И снова напрашивается параллель с Олимпиадой. Там далеко не всегда выигрывают фавориты и почти никогда не получается прогнозировать результат. Мы ведь вовсе не рассчитывали выиграть в Сочи в 2014-м. Даже самые большие оптимисты склонялись к тому, что в общекомандном зачете страна-хозяйка сможет бороться разве что за пятое место. За четвертое – максимум. Поэтому до начала Игр и говорили больше не о результате, а об организации. О том, что провести Игры Россия должна так, чтобы они запомнились всему миру.
Это удалось. И лишь потом как-то внезапно стало вырисовываться, что команда, открывшая счет победам командным турниром фигуристов, на глазах начинает входить во вкус, набирать ход, драться за медали даже там, где никакой драки с российским участием не предполагалось в принципе. Страна открывала для себя совсем юных Юлию Липницкую и Аделину Сотникову, и с удивлением приходила к заключению, что только под занавес карьеры сумела по достоинству оценить тех, кто прожил в спорте десятилетия. Например – Евгения Плющенко и Александра Легкова.

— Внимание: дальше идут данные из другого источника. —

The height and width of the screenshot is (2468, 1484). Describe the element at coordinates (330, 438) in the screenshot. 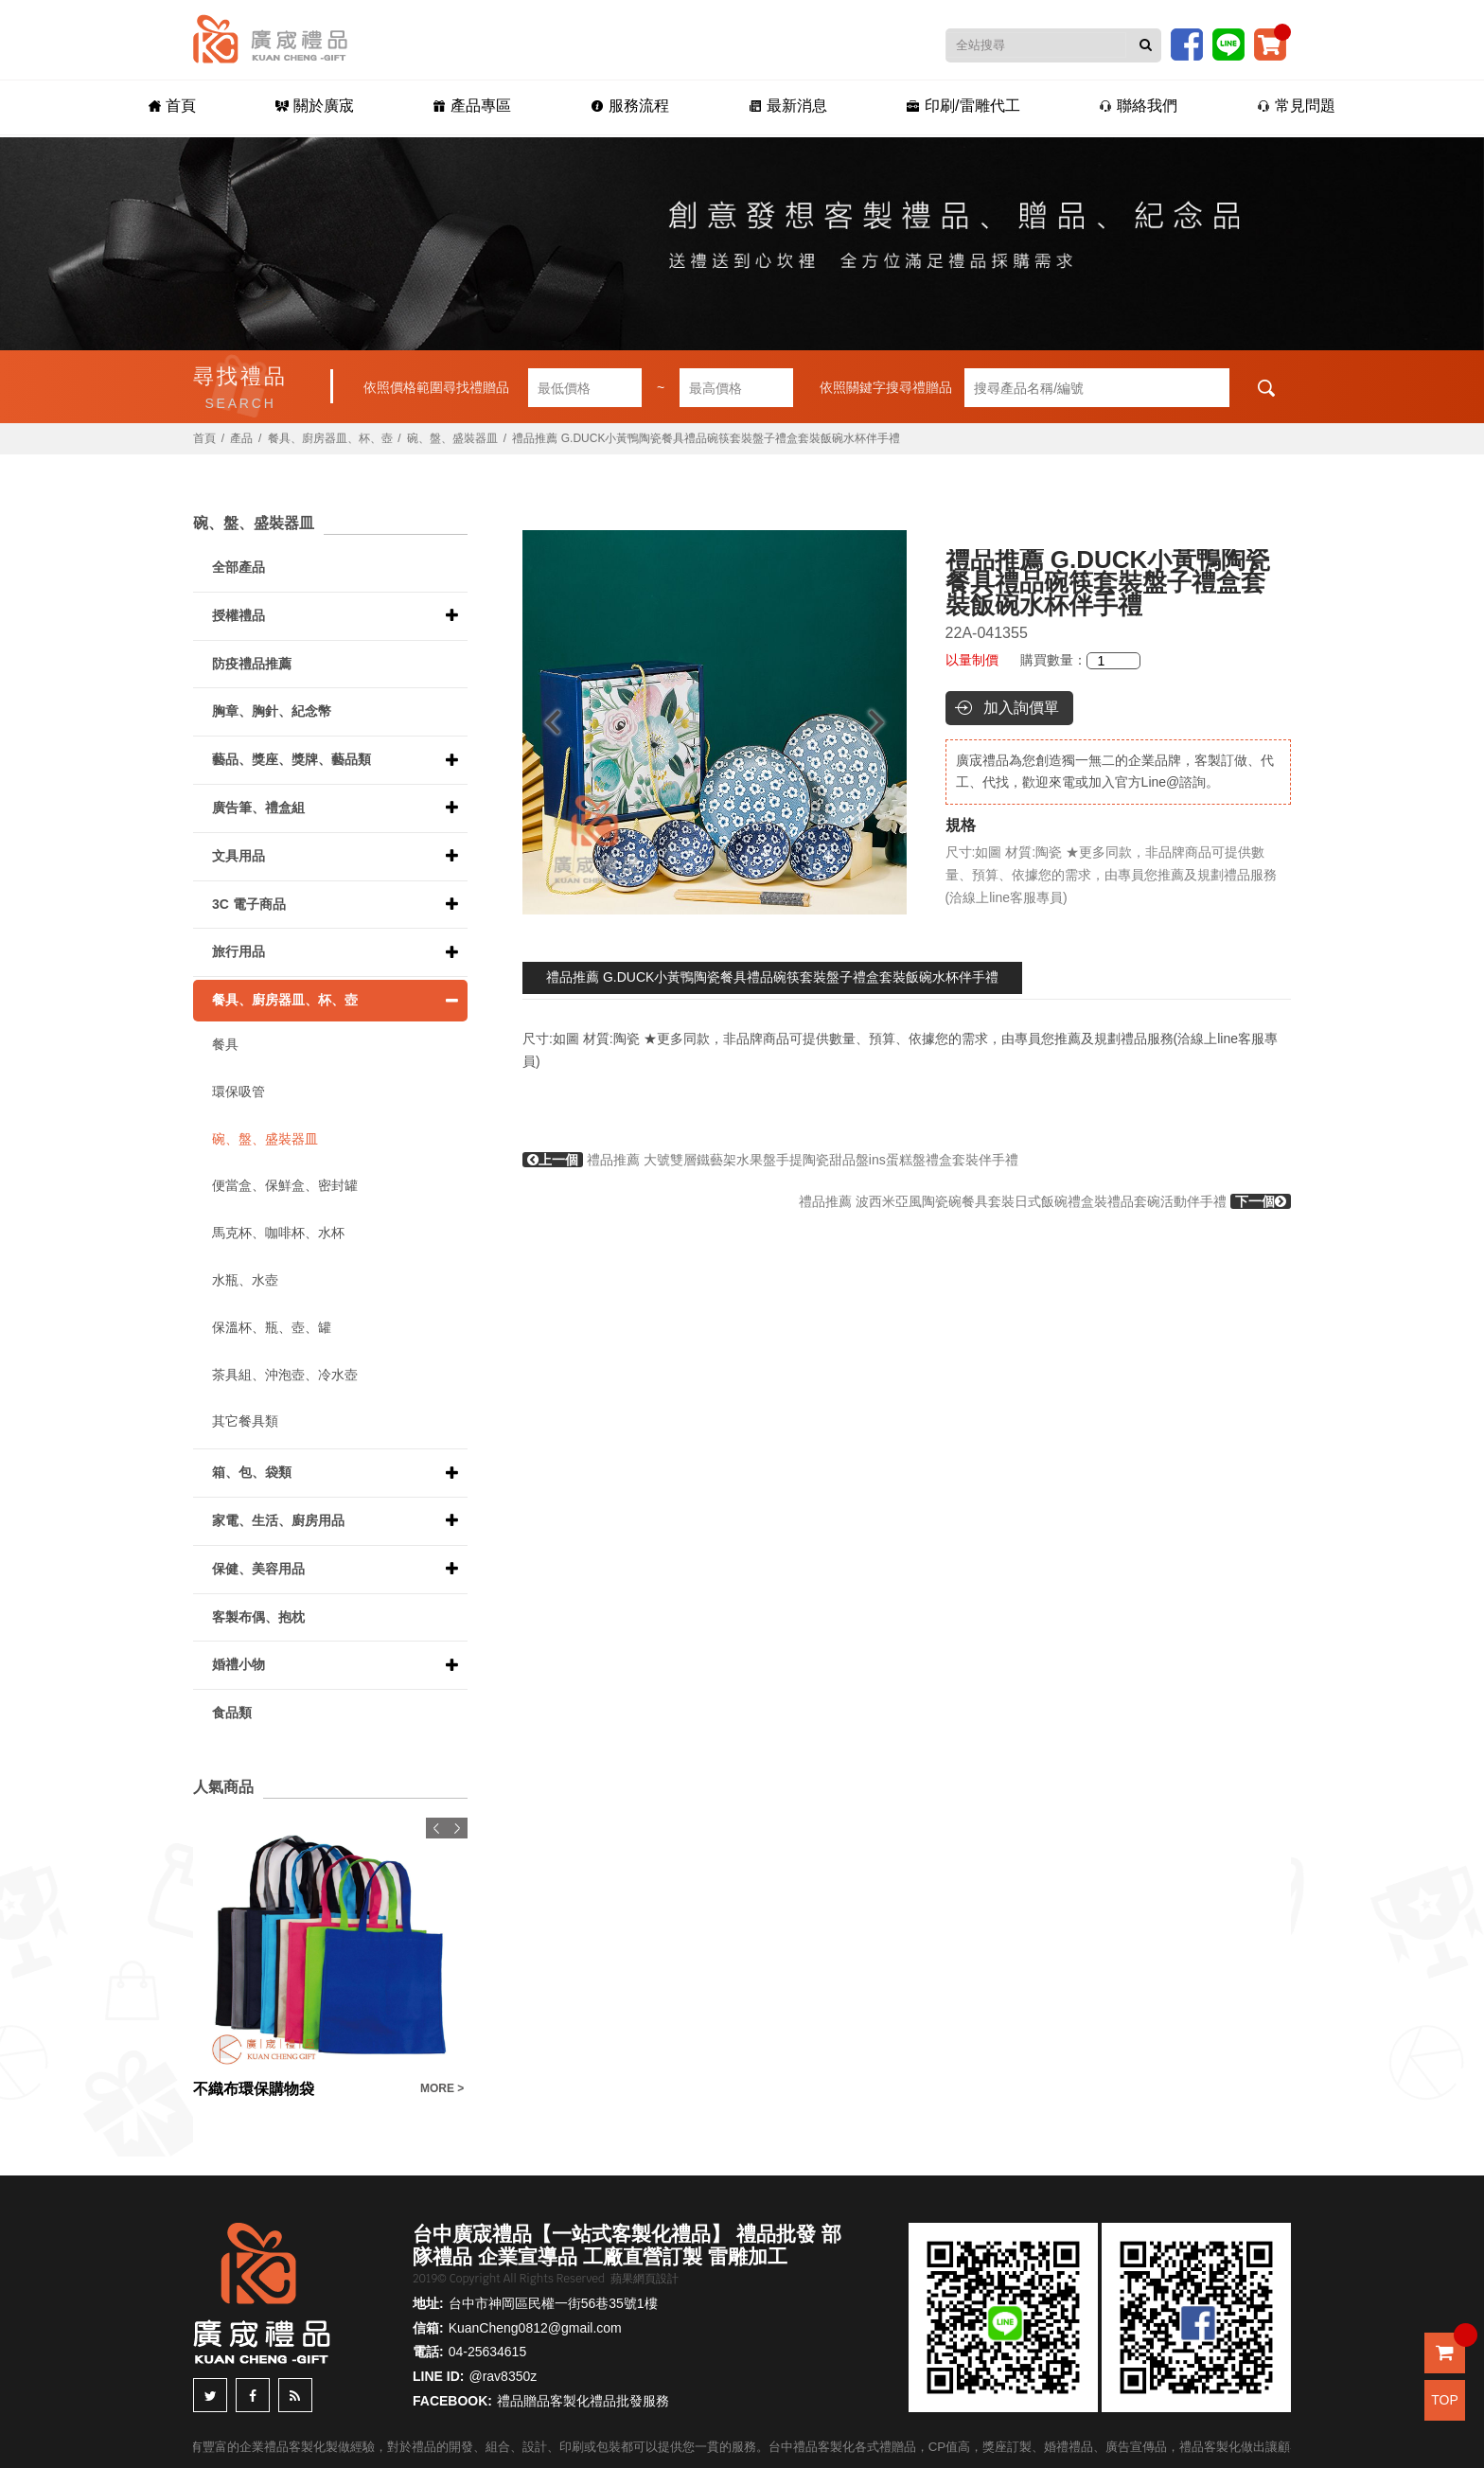 I see `餐具、廚房器皿、杯、壺` at that location.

В футболе мы точно так же открывали для себя Черышева и Головина, Кутепова и Фернандеса. Игоря Акинфеева и Сергея Игнашевича (разве мы знали, что они могут быть и такими тоже?) Мы плакали перед экранами вместе с Артемом Дзюбой, когда он совершенно по-детски шмыгая носом признавался, как мечтал о том, чтобы им гордилась его страна, и как мечтали об этом все остальные.
Почему мы стали иначе относиться к собственной сборной? Возможно, потому, что она подарила нам тридцать совершенно удивительных дней, стала частью нашей жизни, частью того праздника, что захлестнул страну. Такое уже не вычеркивается. Как и то, что сборная России совершенно официально вошла в сильнейшую мировую восьмерку.
Возможно, это был просто эффект домашних стен, какого долго не повторится. Но дело по большому счету не в этом. Можно согласиться с Черчесовым в том, что до настоящего результата команде еще далеко, но хочется сказать о другом. Вспомнить, например, что победа Сотниковой на сочинском олимпийском льду как бы сняла «проклятие», висевшее над отечественным женским одиночным катанием на всех предыдущих зимних Олимпиадах. В этом виде программы мы никогда не добирались до золота и, в общем-то, не считали эту задачу слишком реальной. А выяснилось, что до счастья подать рукой.
Точно так же мы не брались даже в шутку предположить еще месяц назад, что российские футболисты доберутся до четвертьфинала и не проиграют его в основное время. Но это произошло, и сейчас мы уже совершенно спокойно говорим о том, что могли играть в финале. А почему, собственно, нет? У вас есть аргументы?